Task material Start Marker

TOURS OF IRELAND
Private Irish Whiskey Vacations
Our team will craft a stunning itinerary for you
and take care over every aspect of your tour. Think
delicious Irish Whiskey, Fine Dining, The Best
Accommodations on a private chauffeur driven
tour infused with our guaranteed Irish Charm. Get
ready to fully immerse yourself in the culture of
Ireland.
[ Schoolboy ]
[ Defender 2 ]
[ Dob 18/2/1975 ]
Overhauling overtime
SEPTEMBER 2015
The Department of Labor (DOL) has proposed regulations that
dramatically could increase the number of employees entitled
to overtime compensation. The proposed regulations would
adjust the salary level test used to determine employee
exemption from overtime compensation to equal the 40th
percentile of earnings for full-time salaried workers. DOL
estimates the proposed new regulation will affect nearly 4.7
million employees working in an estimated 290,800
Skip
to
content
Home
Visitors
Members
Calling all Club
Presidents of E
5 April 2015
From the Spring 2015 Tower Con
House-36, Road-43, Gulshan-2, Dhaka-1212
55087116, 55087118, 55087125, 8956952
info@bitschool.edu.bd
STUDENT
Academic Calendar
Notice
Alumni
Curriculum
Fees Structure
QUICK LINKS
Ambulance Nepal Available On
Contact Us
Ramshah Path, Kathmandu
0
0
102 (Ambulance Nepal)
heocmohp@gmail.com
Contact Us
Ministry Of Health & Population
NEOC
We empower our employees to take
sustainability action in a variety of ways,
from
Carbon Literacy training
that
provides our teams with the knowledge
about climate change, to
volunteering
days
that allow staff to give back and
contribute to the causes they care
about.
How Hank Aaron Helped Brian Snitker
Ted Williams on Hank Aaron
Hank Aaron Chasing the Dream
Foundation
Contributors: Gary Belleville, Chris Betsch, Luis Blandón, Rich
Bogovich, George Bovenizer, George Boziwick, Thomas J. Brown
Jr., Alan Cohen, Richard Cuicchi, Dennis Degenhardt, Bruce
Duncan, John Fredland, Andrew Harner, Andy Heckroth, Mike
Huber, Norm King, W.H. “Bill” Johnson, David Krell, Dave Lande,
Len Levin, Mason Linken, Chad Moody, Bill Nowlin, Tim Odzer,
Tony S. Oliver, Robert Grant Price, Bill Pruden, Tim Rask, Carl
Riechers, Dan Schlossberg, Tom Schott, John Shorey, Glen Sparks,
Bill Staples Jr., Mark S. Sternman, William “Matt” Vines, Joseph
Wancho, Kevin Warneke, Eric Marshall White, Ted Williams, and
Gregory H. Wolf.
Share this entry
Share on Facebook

Task material End Marker

● What is being asked
How many of the lines above include the string "that"? Reply with the number by itself.

● Result of this task
3